2. In talking with schools, about 95% of athletes who request a game day visit can get a ticket, and two additional tickets for their parents. When an athlete contacts the recruiting department and mentions they have an interest in attending a game day visit, most programs will gladly find a ticket for the prospect and their family at some point during the season. This is not an exclusive event for only high-profile recruits. You can email or call recruiting departments with this request. You can also list us and your high school coach as a reference if asked. Game day visits are acceptable for freshmen, sophomores, juniors, and seniors in high school.
3. A game day visit will generally mean that the coaches will take a minute and check out your film and learn a little bit about you prior to your arrival, but don't be disappointed if you attend a game day visit and no one knows who you are personally. Good recruiters will see the game day list and familiarize themselves with the prospects, but busy or unorganized recruiters may not.

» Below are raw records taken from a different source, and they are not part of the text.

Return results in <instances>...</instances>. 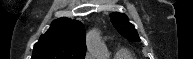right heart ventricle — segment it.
<instances>
[{
	"instance_id": "1",
	"label": "right heart ventricle",
	"mask_w": 193,
	"mask_h": 59,
	"mask_svg": "<svg viewBox=\"0 0 193 59\" xmlns=\"http://www.w3.org/2000/svg\"><path fill=\"white\" fill-rule=\"evenodd\" d=\"M114 59H135V57L126 49L116 51Z\"/></svg>"
}]
</instances>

4. A visit during game day does not necessarily mean you are seriously being recruited or are #1 on their list of potential offers. These visits are generally not always worth jumping on an airplane to travel at a moment's notice. Again, much like junior day visits, we strongly advise saving your money to attend the college's summer camp rather than feeling pressured to attend a game day or junior day event if time and resources are limited.
5. Many of our players are feeling pressured to attend "game days" or "junior days". Many of our top-ranked athletes are being targeted by coaches in the kicking, punting, and snapping camp industry promising college visits as a way to "help", when in fact any athlete themselves can set these up. We have had multiple families literally spend $1,000's traveling to game day visits at the word of someone else, only to arrive and find their name is not on the attendee list and the coaching staff had no idea they were coming. You need to speak to the college program directly before traveling. This is the way recruiting visits are intended to be handled. If a third party reaches out and says they are setting up a college visit for you, please use caution.
In closing, college "game day" visits can be a fun time and a learning experience, but do not at all feel like you are falling behind if you see other specialists traveling all over to attend game day visits. There are many more important factors in recruiting than who travels to colleges on game days or junior days. My hope with this email is that this helps athletes and parents make informed choices during their recruiting journey!